И они ушли в ночь, уже пахнущую весенними ветрами.

В полночь капитан крупно шагал по ледяной жиже. Калоши, полученные по ордеру номер тринадцать, пропускали воду, но лед они не пропускали. По давней привычке он разговаривал про себя стихами.

От замкнутых, бездомных домов пахнуло Петербургом Достоевского. За какими-то окнами Достоевский безысходно бился в приступах гениальности, роняя с пера пену пророчества.

Два мира. Два постулата.

Необходимость страдания. Необходимость счастья.

В каморке холоднее, чем на улице. В темноте капитан ловко поддел носком ощерившуюся крысу, бросил на солдатскую койку дырявый верблюжий шарф, зажег толстый красного воска огарок, сберегаемый с осени. Полез в карман пальто за карандашом — писать отчет о вечере поэзии.

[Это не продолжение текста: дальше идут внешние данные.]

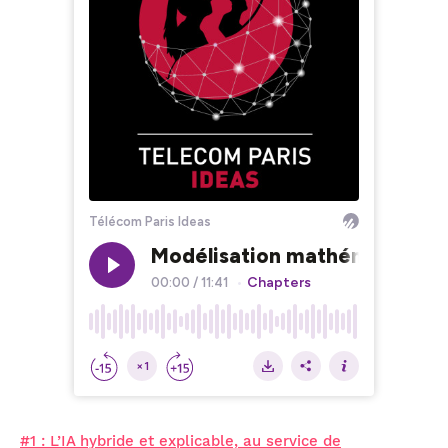
#1 : L’IA hybride et explicable, au service de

И замер, как вор с пойманной в кармане рукой. Вытащил увесистый пакет — вот оно, умение извлекать из простого куриного яйца золотую монету. Это чудо большее, чем история в трактире. В те годы скорее очистили бы карман, нежели положили нечто!

Это осуществление мечты — но какой?

Шпагат крепкий, николаевский. Загадка, находка, свист крыла, блеснувшего жарким оперением из тьмы. Неужели жены Атиллы прислали из могильников свои червонные цепи?

В трактире поесть не удалось. Воображение — одно из самых безграничных — рисовало гастрономические лакомства. Поужинать бы неплохо, например, парой яиц без монет, куском ситного и кружкой крутого чая. Сказка. Он их сам сочинил немало.

Хрустит что-то бумажное. О если бы кипа серебристо чистых листов! Может, оригинал неизвестного романа, феерического, занесенного с другой планеты? Пакет тяжел. Не оружие ли — он любит граненые слитки пистолетов.

Мир полон чудес.

Чай и сахар. Пачки августейшего китайского лянсина и иссиня белый рафинад. Теперь он вспомнил, что пока был у писателя, пальто висело в прихожей. Больше он нигде не раздевался. К пальто явно прикасались какие-то руки, еще днем он заметил пришитую пуговицу, с утра ее не было.